'''

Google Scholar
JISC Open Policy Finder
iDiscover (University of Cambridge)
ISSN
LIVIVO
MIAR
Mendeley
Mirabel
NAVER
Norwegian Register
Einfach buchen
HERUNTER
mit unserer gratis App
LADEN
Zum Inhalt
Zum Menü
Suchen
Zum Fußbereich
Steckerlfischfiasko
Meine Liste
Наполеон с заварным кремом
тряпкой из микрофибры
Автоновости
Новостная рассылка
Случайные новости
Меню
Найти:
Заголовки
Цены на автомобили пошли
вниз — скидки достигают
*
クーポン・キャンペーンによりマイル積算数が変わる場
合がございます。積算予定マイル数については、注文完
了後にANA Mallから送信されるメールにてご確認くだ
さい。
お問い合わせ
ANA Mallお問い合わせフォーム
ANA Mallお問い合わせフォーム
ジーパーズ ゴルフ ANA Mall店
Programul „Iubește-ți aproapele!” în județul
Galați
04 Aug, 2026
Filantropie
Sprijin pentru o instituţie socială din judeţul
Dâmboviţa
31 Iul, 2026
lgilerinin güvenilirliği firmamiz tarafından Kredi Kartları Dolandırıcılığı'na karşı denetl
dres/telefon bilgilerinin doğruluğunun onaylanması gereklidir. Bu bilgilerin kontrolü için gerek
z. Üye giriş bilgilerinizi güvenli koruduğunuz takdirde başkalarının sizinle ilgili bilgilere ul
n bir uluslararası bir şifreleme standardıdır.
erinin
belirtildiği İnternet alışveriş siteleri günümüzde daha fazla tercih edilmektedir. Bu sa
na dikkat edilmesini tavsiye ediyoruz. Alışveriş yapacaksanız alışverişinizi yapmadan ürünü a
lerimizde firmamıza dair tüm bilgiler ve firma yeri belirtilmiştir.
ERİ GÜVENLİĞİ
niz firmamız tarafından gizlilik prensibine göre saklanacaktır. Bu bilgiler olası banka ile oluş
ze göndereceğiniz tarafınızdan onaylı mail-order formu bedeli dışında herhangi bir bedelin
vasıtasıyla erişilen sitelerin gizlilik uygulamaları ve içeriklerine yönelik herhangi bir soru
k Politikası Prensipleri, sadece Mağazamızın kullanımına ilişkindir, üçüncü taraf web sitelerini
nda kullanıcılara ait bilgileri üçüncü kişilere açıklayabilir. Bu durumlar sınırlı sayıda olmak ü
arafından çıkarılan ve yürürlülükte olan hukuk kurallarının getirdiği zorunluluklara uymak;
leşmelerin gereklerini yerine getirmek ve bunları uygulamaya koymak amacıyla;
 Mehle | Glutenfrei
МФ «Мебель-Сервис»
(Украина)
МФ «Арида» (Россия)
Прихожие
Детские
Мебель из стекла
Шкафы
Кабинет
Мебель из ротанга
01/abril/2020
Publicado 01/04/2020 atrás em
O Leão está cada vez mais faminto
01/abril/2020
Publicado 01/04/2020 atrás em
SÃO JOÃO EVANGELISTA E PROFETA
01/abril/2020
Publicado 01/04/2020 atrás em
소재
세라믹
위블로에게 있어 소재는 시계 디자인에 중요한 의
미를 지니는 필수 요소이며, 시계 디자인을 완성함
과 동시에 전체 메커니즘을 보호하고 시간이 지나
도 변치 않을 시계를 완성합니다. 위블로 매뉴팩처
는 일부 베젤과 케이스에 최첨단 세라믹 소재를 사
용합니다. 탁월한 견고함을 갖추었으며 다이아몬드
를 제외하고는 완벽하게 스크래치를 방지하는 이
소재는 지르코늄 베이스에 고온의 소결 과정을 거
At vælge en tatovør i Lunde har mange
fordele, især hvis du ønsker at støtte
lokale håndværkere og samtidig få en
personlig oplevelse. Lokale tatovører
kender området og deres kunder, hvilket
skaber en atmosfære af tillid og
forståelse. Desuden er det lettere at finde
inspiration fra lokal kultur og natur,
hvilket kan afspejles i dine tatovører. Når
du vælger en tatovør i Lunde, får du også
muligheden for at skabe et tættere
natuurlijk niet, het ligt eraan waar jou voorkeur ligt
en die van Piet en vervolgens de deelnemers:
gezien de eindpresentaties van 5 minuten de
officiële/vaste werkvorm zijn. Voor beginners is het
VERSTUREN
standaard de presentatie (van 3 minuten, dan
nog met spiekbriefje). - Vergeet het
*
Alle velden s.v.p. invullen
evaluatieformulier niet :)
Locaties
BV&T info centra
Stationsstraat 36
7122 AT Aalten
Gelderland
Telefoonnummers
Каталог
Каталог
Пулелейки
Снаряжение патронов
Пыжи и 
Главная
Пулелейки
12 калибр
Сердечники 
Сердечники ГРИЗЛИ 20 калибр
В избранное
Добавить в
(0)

'''

• _YOUR INSTRUCTIONS_:
Type the records again in full, matching them exactly.

• _FINAL ANSWER_:
Google Scholar
JISC Open Policy Finder
iDiscover (University of Cambridge)
ISSN
LIVIVO
MIAR
Mendeley
Mirabel
NAVER
Norwegian Register
Einfach buchen
HERUNTER
mit unserer gratis App
LADEN
Zum Inhalt
Zum Menü
Suchen
Zum Fußbereich
Steckerlfischfiasko
Meine Liste
Наполеон с заварным кремом
тряпкой из микрофибры
Автоновости
Новостная рассылка
Случайные новости
Меню
Найти:
Заголовки
Цены на автомобили пошли
вниз — скидки достигают
*
クーポン・キャンペーンによりマイル積算数が変わる場
合がございます。積算予定マイル数については、注文完
了後にANA Mallから送信されるメールにてご確認くだ
さい。
お問い合わせ
ANA Mallお問い合わせフォーム
ANA Mallお問い合わせフォーム
ジーパーズ ゴルフ ANA Mall店
Programul „Iubește-ți aproapele!” în județul
Galați
04 Aug, 2026
Filantropie
Sprijin pentru o instituţie socială din judeţul
Dâmboviţa
31 Iul, 2026
lgilerinin güvenilirliği firmamiz tarafından Kredi Kartları Dolandırıcılığı'na karşı denetl
dres/telefon bilgilerinin doğruluğunun onaylanması gereklidir. Bu bilgilerin kontrolü için gerek
z. Üye giriş bilgilerinizi güvenli koruduğunuz takdirde başkalarının sizinle ilgili bilgilere ul
n bir uluslararası bir şifreleme standardıdır.
erinin
belirtildiği İnternet alışveriş siteleri günümüzde daha fazla tercih edilmektedir. Bu sa
na dikkat edilmesini tavsiye ediyoruz. Alışveriş yapacaksanız alışverişinizi yapmadan ürünü a
lerimizde firmamıza dair tüm bilgiler ve firma yeri belirtilmiştir.
ERİ GÜVENLİĞİ
niz firmamız tarafından gizlilik prensibine göre saklanacaktır. Bu bilgiler olası banka ile oluş
ze göndereceğiniz tarafınızdan onaylı mail-order formu bedeli dışında herhangi bir bedelin
vasıtasıyla erişilen sitelerin gizlilik uygulamaları ve içeriklerine yönelik herhangi bir soru
k Politikası Prensipleri, sadece Mağazamızın kullanımına ilişkindir, üçüncü taraf web sitelerini
nda kullanıcılara ait bilgileri üçüncü kişilere açıklayabilir. Bu durumlar sınırlı sayıda olmak ü
arafından çıkarılan ve yürürlülükte olan hukuk kurallarının getirdiği zorunluluklara uymak;
leşmelerin gereklerini yerine getirmek ve bunları uygulamaya koymak amacıyla;
 Mehle | Glutenfrei
МФ «Мебель-Сервис»
(Украина)
МФ «Арида» (Россия)
Прихожие
Детские
Мебель из стекла
Шкафы
Кабинет
Мебель из ротанга
01/abril/2020
Publicado 01/04/2020 atrás em
O Leão está cada vez mais faminto
01/abril/2020
Publicado 01/04/2020 atrás em
SÃO JOÃO EVANGELISTA E PROFETA
01/abril/2020
Publicado 01/04/2020 atrás em
소재
세라믹
위블로에게 있어 소재는 시계 디자인에 중요한 의
미를 지니는 필수 요소이며, 시계 디자인을 완성함
과 동시에 전체 메커니즘을 보호하고 시간이 지나
도 변치 않을 시계를 완성합니다. 위블로 매뉴팩처
는 일부 베젤과 케이스에 최첨단 세라믹 소재를 사
용합니다. 탁월한 견고함을 갖추었으며 다이아몬드
를 제외하고는 완벽하게 스크래치를 방지하는 이
소재는 지르코늄 베이스에 고온의 소결 과정을 거
At vælge en tatovør i Lunde har mange
fordele, især hvis du ønsker at støtte
lokale håndværkere og samtidig få en
personlig oplevelse. Lokale tatovører
kender området og deres kunder, hvilket
skaber en atmosfære af tillid og
forståelse. Desuden er det lettere at finde
inspiration fra lokal kultur og natur,
hvilket kan afspejles i dine tatovører. Når
du vælger en tatovør i Lunde, får du også
muligheden for at skabe et tættere
natuurlijk niet, het ligt eraan waar jou voorkeur ligt
en die van Piet en vervolgens de deelnemers:
gezien de eindpresentaties van 5 minuten de
officiële/vaste werkvorm zijn. Voor beginners is het
VERSTUREN
standaard de presentatie (van 3 minuten, dan
nog met spiekbriefje). - Vergeet het
*
Alle velden s.v.p. invullen
evaluatieformulier niet :)
Locaties
BV&T info centra
Stationsstraat 36
7122 AT Aalten
Gelderland
Telefoonnummers
Каталог
Каталог
Пулелейки
Снаряжение патронов
Пыжи и 
Главная
Пулелейки
12 калибр
Сердечники 
Сердечники ГРИЗЛИ 20 калибр
В избранное
Добавить в
(0)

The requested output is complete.